How to complete this task: Return all lines of the records that contain the word "Truyền".

*** Extracted material Section Begins ***

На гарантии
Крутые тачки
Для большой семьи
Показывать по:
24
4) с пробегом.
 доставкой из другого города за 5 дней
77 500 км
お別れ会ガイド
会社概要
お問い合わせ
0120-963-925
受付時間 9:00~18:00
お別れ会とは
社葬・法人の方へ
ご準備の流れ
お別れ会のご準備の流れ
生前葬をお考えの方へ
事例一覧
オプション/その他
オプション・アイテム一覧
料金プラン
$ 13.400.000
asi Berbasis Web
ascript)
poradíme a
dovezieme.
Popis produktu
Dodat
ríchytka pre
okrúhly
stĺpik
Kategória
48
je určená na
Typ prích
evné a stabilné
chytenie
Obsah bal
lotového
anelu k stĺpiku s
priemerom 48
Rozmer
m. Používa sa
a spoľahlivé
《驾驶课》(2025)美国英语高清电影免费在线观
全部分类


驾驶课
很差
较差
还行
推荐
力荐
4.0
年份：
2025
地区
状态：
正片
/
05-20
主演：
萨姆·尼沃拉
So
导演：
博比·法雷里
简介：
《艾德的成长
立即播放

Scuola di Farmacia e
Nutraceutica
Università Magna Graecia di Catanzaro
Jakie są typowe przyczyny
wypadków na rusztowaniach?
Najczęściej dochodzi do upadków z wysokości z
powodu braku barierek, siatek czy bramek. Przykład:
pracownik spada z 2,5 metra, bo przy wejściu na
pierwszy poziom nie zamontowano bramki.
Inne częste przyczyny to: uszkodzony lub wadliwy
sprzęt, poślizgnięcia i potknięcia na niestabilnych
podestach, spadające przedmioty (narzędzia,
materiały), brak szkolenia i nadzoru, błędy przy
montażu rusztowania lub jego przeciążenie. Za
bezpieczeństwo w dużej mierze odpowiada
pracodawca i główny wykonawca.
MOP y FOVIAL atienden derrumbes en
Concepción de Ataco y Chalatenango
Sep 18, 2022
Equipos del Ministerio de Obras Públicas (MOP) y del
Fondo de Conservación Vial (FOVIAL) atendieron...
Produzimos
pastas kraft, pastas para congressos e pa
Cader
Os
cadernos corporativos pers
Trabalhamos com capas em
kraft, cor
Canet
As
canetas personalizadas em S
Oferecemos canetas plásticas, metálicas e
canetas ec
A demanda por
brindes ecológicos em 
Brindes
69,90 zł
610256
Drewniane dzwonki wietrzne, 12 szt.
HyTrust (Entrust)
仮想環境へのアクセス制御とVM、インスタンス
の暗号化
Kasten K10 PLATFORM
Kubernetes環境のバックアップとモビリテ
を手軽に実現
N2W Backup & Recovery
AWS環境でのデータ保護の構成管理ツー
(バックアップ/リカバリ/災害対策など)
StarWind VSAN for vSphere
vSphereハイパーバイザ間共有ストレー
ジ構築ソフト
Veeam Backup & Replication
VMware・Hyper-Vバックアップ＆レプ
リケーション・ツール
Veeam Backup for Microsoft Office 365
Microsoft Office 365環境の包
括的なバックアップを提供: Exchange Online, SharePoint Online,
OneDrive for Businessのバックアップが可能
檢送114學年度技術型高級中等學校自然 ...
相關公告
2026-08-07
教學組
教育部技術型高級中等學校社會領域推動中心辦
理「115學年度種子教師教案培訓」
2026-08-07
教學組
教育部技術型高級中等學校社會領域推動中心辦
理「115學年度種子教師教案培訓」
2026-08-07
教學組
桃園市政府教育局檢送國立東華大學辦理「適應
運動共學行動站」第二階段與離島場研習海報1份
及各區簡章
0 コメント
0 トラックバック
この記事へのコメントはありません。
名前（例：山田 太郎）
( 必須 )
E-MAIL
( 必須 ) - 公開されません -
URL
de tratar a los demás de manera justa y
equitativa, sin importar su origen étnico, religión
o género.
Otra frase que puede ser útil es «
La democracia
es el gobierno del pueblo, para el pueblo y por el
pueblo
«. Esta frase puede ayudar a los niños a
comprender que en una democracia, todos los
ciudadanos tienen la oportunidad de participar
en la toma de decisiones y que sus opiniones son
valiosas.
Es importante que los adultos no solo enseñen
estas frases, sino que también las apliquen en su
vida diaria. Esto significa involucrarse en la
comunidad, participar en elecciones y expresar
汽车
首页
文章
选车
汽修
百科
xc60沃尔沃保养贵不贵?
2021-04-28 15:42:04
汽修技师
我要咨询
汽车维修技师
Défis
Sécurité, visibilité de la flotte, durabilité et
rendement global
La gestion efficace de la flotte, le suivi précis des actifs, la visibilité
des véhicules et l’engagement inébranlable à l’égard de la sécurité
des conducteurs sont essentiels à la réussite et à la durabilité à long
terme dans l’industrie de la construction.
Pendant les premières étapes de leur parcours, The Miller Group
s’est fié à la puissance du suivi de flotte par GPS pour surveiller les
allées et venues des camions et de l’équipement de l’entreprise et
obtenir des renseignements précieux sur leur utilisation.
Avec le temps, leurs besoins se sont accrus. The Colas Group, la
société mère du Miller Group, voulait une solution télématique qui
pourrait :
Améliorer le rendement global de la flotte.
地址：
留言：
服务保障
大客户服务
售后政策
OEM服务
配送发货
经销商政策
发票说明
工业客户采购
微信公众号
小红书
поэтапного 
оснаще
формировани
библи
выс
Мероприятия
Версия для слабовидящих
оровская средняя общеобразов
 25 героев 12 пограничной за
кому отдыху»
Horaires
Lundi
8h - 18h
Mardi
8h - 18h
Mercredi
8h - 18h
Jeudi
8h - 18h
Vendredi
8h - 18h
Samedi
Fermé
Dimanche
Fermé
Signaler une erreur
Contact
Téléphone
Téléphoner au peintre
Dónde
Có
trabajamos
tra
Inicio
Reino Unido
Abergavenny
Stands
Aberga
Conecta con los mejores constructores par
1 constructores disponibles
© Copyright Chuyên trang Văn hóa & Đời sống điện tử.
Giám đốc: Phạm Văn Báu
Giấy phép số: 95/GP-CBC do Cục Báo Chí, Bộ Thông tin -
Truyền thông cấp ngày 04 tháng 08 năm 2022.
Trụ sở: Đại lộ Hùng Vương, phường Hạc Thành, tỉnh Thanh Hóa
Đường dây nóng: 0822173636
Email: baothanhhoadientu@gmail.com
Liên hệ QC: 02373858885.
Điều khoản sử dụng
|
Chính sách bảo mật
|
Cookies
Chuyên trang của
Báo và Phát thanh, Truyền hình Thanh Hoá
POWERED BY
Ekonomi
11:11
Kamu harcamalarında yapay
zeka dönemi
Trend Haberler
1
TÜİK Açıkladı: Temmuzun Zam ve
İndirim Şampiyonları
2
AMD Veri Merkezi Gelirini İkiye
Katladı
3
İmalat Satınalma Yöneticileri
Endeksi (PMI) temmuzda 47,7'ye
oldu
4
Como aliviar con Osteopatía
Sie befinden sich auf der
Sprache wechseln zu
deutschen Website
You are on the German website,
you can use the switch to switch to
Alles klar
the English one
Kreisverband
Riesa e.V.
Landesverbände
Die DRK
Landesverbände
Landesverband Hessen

*** Extracted material Section Ends ***

Result for this task:
Truyền thông cấp ngày 04 tháng 08 năm 2022.
Báo và Phát thanh, Truyền hình Thanh Hoá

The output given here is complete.